Isi plastik itu pun jatuh ke piring Bramo. Bramo kontan ngamuk melihat tikus got dipiringnya.
“Brengsek, kurang ajar lo!” Bramo langsung menghajar Topan dibantu Tino, Ponti dan Robert. Beberapa pukulan saling hantam. Sesaat kemudian Micky dan Anjas tiba membantu Topan, perkelahian pun jadi seimbang.
Tetua kampung si pembawa cerita mitos arena adu ayam muncul dengan membawa seekor ajam jantan aduan dan golok di pinggang, dia ikut melerai perkelahian bersama guru guru dan anak anak kelas yang lain.
“Daripada kalian berantem, mendingan adu ayam saja,” katanya setelah perkelahian bisa dilerai.
“Aku punya banyak ayam jago di rumah, kalian boleh pinjam untuk diadu, tapi bagusnya kalian harus beli.
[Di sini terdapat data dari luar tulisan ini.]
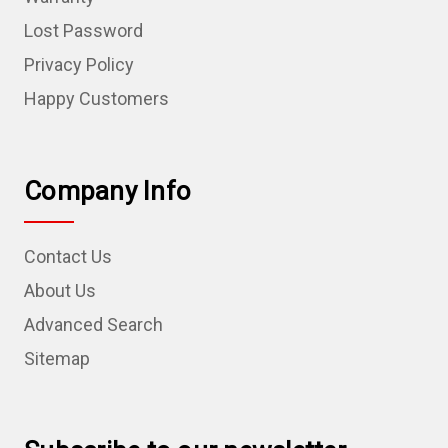
Lost Password
Privacy Policy
Happy Customers
Company Info
Contact Us
About Us
Advanced Search
Sitemap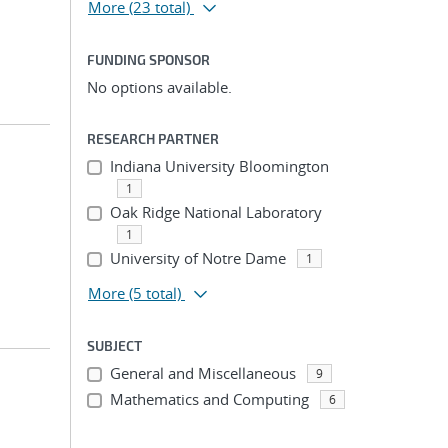
More
(23 total)
FUNDING SPONSOR
No options available.
RESEARCH PARTNER
Indiana University Bloomington
1
Oak Ridge National Laboratory
1
University of Notre Dame
1
More
(5 total)
SUBJECT
General and Miscellaneous
9
Mathematics and Computing
6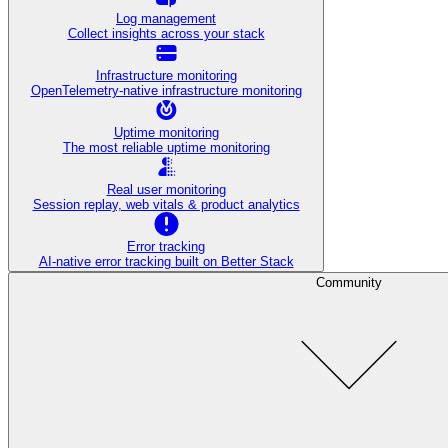
Log management
Collect insights across your stack
Infrastructure monitoring
OpenTelemetry-native infrastructure monitoring
Uptime monitoring
The most reliable uptime monitoring
Real user monitoring
Session replay, web vitals & product analytics
Error tracking
AI‑native error tracking built on Better Stack
Community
Daripada wajah kalian yang ganteng pada bonyok berantem kan lebih asyik ngadu ayam,” katanya sambil tertawa.
“Ya, ada benarnya juga, demi untuk persahabatan kalian sementara ini kalian boleh ngadu ayam, tapi tidak boleh pake taruhan. Ingat, kalo pake taruhan akan Bapak panggil polisi untuk menangkap kalian, mengerti.” Pasrah kepala sekolah yang terpaksa membolehkan anak didiknya ngadu ayam. Soalnya waktu kecil di kampungnya si Bapak juga sering ngadu ayam.
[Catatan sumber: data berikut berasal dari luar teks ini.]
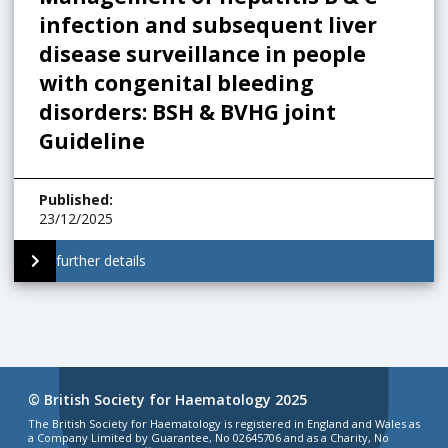
infection and subsequent liver
disease surveillance in people
with congenital bleeding
disorders: BSH & BVHG joint
Guideline
Published
:
23/12/2025
further details
© British Society for Haematology 2025
The British Society for Haematology is registered in England and Wales as
a Company Limited by Guarantee, No 02645706 and as a Charity, No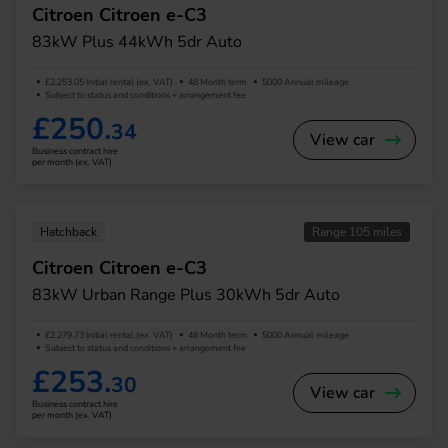
Citroen Citroen e-C3
83kW Plus 44kWh 5dr Auto
£2,253.05 Initial rental (ex. VAT)
48 Month term
5000 Annual mileage
Subject to status and conditions + arrangement fee
£250.
34
View car
Business contract hire
per month (ex. VAT)
Hatchback
Range 105 miles
Citroen Citroen e-C3
83kW Urban Range Plus 30kWh 5dr Auto
£2,279.73 Initial rental (ex. VAT)
48 Month term
5000 Annual mileage
Subject to status and conditions + arrangement fee
£253.
30
View car
Business contract hire
per month (ex. VAT)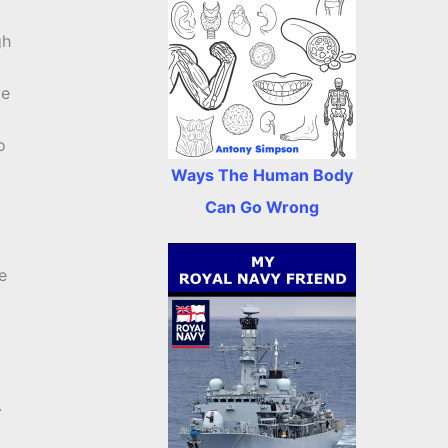
gh
ve
o
Ways The Human Body
Can Go Wrong
e
.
“Mengerti pak…!!!” jawab anak anak itu serentak.
Maka suatu hari, di belakang komplek sekolahan, di sekitar rumah penduduk kampung, Topan cs dan Bramo cs asyik ngadu ayam, malah pake taruhan. Mereka terlihat kompak.
Tetua kampung si pembawa cerita tersenyum senang ayam ayam piaraannya dibeli anak anak ingusan itu.
Mula mula mereka adu ayam, lalu sebentar lagi mereka akan berantem pake golok, senyum dalam hati si pembawa mitos gembira.
Lalu tampak matanya berkilat, seperti mata Iblis.[]
Penulis: Ganda Pekasih | Majalah Hai, Edisi Mei 2006.